A cheats guide to serverless standards (AWS edition)
Scott Griffiths / May 12, 2020
8 min read •
Tldr;#
Good practice / design conciderations when it comes to implementing FaaS and serverless solutions
Faas 101#
Function-as-a-Service, or FaaS, is an event-driven computing execution model that runs in stateless containers and those functions manage server-side logic and state through the use of services.
Serverless 101#
What Are We Trying to Achieve with Standards#
To have a standardised approach to dev, test, deployment, operations & support for all FaaS applications and serverless services within the business
Approach#
- Review the current state of Lambdas being created within the business
- A look into the frameworks that were being used (if any)
- Socialise FaaS through trainings and a guild
- Base this around the AWS WAF and serverless lens whitepapers
The Ideal Result Being#
A collaboration and ownership culture where standards can encapsulate and define how we do:
- Reporting / Logging
- Alerting and notifications (pagerDuty, Slack etc)

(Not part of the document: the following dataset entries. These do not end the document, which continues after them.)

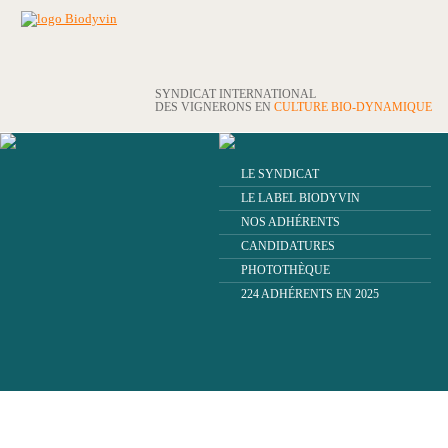
SYNDICAT INTERNATIONAL
DES VIGNERONS EN
CULTURE BIO-DYNAMIQUE
LE SYNDICAT
LE LABEL BIODYVIN
NOS ADHÉRENTS
CANDIDATURES
PHOTOTHÈQUE
224 ADHÉRENTS EN 2025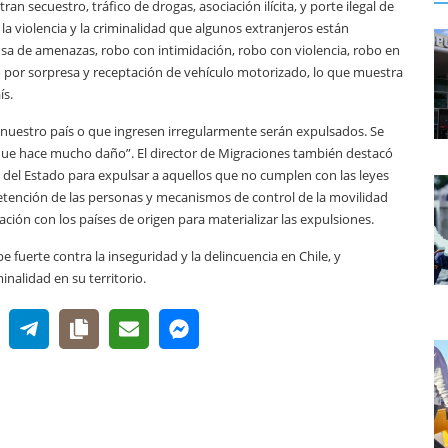
n secuestro, tráfico de drogas, asociación ilícita, y porte ilegal de
a violencia y la criminalidad que algunos extranjeros están
sa de amenazas, robo con intimidación, robo con violencia, robo en
o por sorpresa y receptación de vehículo motorizado, lo que muestra
ís.
 nuestro país o que ingresen irregularmente serán expulsados. Se
 que hace mucho daño”. El director de Migraciones también destacó
 del Estado para expulsar a aquellos que no cumplen con las leyes
 detención de las personas y mecanismos de control de la movilidad
ción con los países de origen para materializar las expulsiones.
 fuerte contra la inseguridad y la delincuencia en Chile, y
inalidad en su territorio.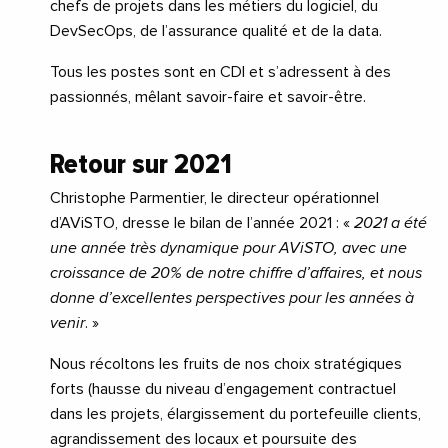
chefs de projets dans les métiers du logiciel, du
DevSecOps, de l’assurance qualité et de la data.
Tous les postes sont en CDI et s’adressent à des
passionnés, mêlant savoir-faire et savoir-être.
Retour sur 2021
Christophe Parmentier, le directeur opérationnel
d’AViSTO, dresse le bilan de l’année 2021 : «
2021 a été
une année très dynamique pour AViSTO, avec une
croissance de 20% de notre chiffre d’affaires, et nous
donne d’excellentes perspectives pour les années à
venir
. »
Nous récoltons les fruits de nos choix stratégiques
forts (hausse du niveau d’engagement contractuel
dans les projets, élargissement du portefeuille clients,
agrandissement des locaux et poursuite des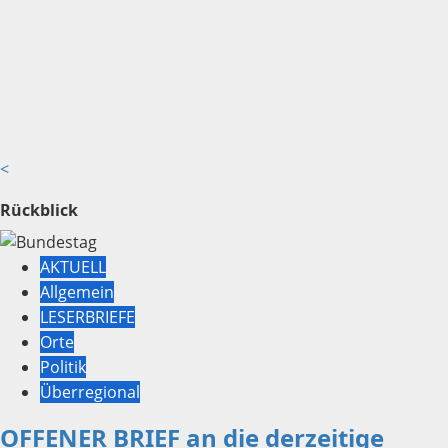
<
Rückblick
AKTUELL
Allgemein
LESERBRIEFE
Orte
Politik
Überregional
OFFENER BRIEF an die derzeitige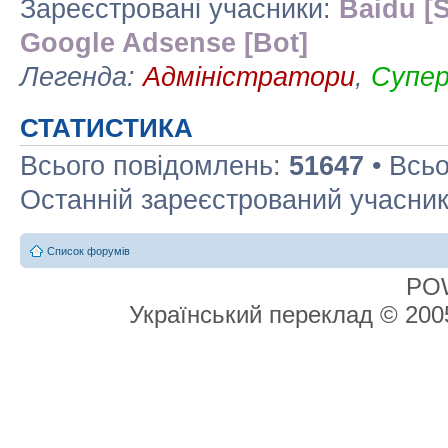
Зареєстровані учасники:
Baidu [S
Google Adsense [Bot]
Легенда:
Адміністратори
,
Супе
СТАТИСТИКА
Всього повідомлень:
51647
• Всьо
Останній зареєстрований учасни
Список форумів
PO
Український переклад © 20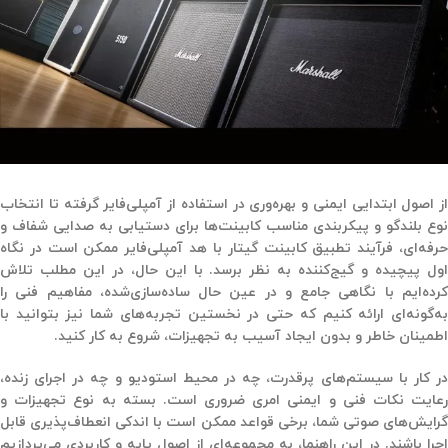
از اصول ابتدایی ایمنی و بهره‌وری در استفاده از آمپلی‌فایر گرفته تا انتخاب
نوع بلندگو و پیکربندی مناسب کابینت‌ها برای دستیابی به صدایی شفاف و
حرفه‌ای، فرآیند تطبیق کابینت گیتار با هد آمپلی‌فایر ممکن است در نگاه
اول پیچیده و گیج‌کننده به نظر برسد. با این حال، در این مطلب تلاش
کرده‌ایم با نگاهی جامع و در عین حال ساده‌سازی‌شده، مفاهیم فنی را
به‌گونه‌ای ارائه کنیم که حتی در نخستین تجربه‌های شما نیز بتوانید با
اطمینان خاطر و بدون ایجاد آسیب به تجهیزات، شروع به کار کنید.
در کار با سیستم‌های پرقدرت، چه در محیط استودیو و چه در اجرای زنده،
رعایت نکات فنی و ایمنی امری ضروری است. بسته به نوع تجهیزات و
گرایش‌های صوتی شما، برخی قواعد ممکن است با اندکی انعطاف‌پذیری قابل
اجرا باشند. در این راهنما، به مجموعه‌ای از اصول پایه و کاربردی می‌پردازیم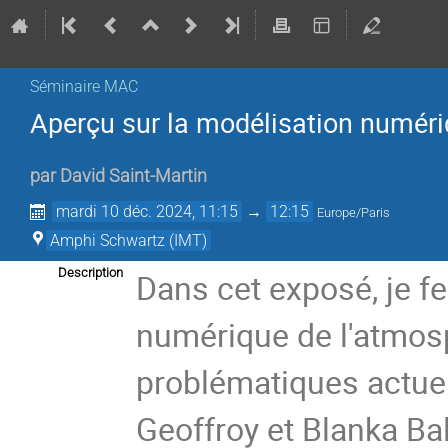
Séminaire MAC
Aperçu sur la modélisation numéri
par
David Saint-Martin
mardi 10 déc. 2024, 11:15
→
12:15
Europe/Paris
Amphi Schwartz (IMT)
Description
Dans cet exposé, je fe
numérique de l'atmosp
problématiques actuel
Geoffroy et Blanka Ba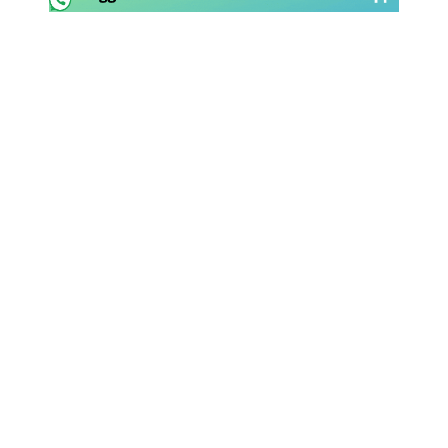
Rassegna Lazio
Social
Calcio
Serie A
Champions League
Europa League
Altri Sport
Formula 1
Tennis
Vela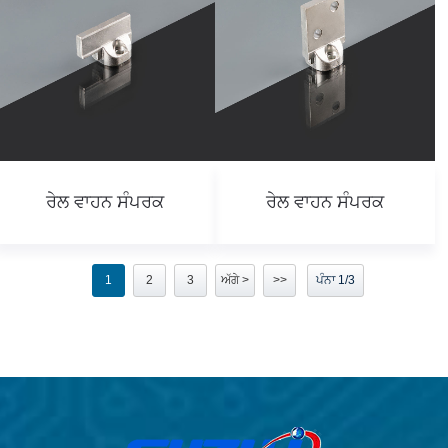
ਰੇਲ ਵਾਹਨ ਸੰਪਰਕ
ਰੇਲ ਵਾਹਨ ਸੰਪਰਕ
1
2
3
ਅੱਗੇ >
>>
ਪੰਨਾ 1/3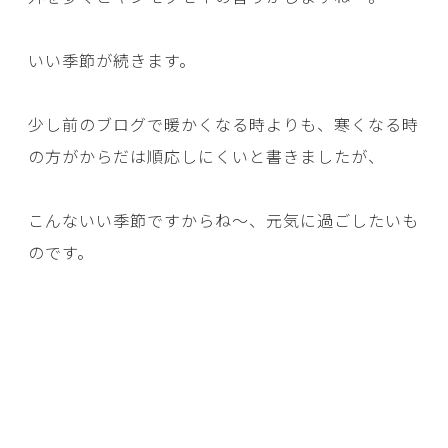
いい季節が続きます。
少し前のブログで暖かくなる時よりも、寒くなる時
の方がからだは順応しにくいと書きましたが、
こんないい季節ですからね～、元気に過ごしたいも
のです。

- All the tests (Load , Unit, Integration, E2E)
- DevSecOps
- The use of frameworks
- Patterns and sample applications
- When to use serverless over conventional practices
For the most part Based around the Serverless Manifesto and The 12 Factors guides
Items Covered#
- AWS well architected pillars
- General Design Principles
- Key AWS available services
- AWS service options (cheatsheet)
- AWS Serverless Lens good practice
Aws (Waf) pillars - Summerised#
'Thinking cloud natively, provide a consistent approach and making sure that foundational areas are thought about which includes'
- Operational Excellence
- Prepare
- Operate
- Evolve
- Security
- Identity and access management
- data/infra protection
- Detective controls
- Incident response
- Reliability
- Foundations
- Change Management
- Failure management
- Performance Efficiency
- Correct resource types
- Review current/future resource types
- Monitoring
- Trade-offs
- Cost optimization
- Cost effective resources
- Match supply Vs demand
- Expenditure awareness
- Optimizing over time
General Design Principles#
The Well-Architected Framework identifies a set of general design principles to facilitate good design in the cloud for serverless applications:
- Speedy, simple, singular
Functions are concise, short, single purpose and their environment may live up to their request lifecycle. Transactions are efficiently cost aware and thus faster executions are preferred
- Think concurrent requests, not total requests
Serverless applications take advantage of the concurrency model, and tradeoffs at the design level are evaluated based on concurrency.
- Share nothing
Function runtime environment and underlying infrastructure are short-lived, therefore local resources such as temporary storage are not guaranteed. State can be manipulated within a state machine execution lifecycle, and persistent storage is preferred for highly durable requirements.
- Assume no hardware affinity
Underlying infrastructure may change. Leverage code or dependencies that are hardware-agnostic as CPU flags, for example, may not be available consistently.
- Orchestrate your application with state machines, not functions
Chaining Lambda executions within the code to orchestrate the workflow of your application results in a monolithic and tightly coupled application. Instead, use a state machine to orchestrate transactions and communication flows.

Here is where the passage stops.